* [DATA SECTION]
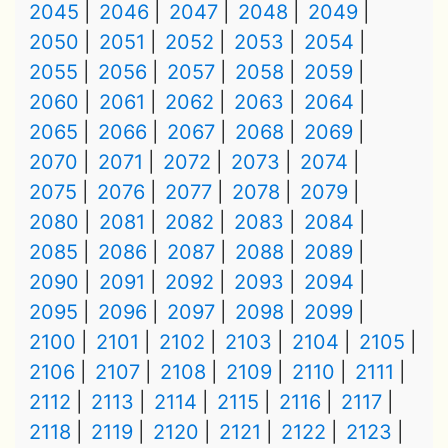
2045
2046
2047
2048
2049
2050
2051
2052
2053
2054
2055
2056
2057
2058
2059
2060
2061
2062
2063
2064
2065
2066
2067
2068
2069
2070
2071
2072
2073
2074
2075
2076
2077
2078
2079
2080
2081
2082
2083
2084
2085
2086
2087
2088
2089
2090
2091
2092
2093
2094
2095
2096
2097
2098
2099
2100
2101
2102
2103
2104
2105
2106
2107
2108
2109
2110
2111
2112
2113
2114
2115
2116
2117
2118
2119
2120
2121
2122
2123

* [TASK DETAILS]
Output the listing above exactly as it stands; no picture should appear.

* [RESULT BELOW]
2045
2046
2047
2048
2049
2050
2051
2052
2053
2054
2055
2056
2057
2058
2059
2060
2061
2062
2063
2064
2065
2066
2067
2068
2069
2070
2071
2072
2073
2074
2075
2076
2077
2078
2079
2080
2081
2082
2083
2084
2085
2086
2087
2088
2089
2090
2091
2092
2093
2094
2095
2096
2097
2098
2099
2100
2101
2102
2103
2104
2105
2106
2107
2108
2109
2110
2111
2112
2113
2114
2115
2116
2117
2118
2119
2120
2121
2122
2123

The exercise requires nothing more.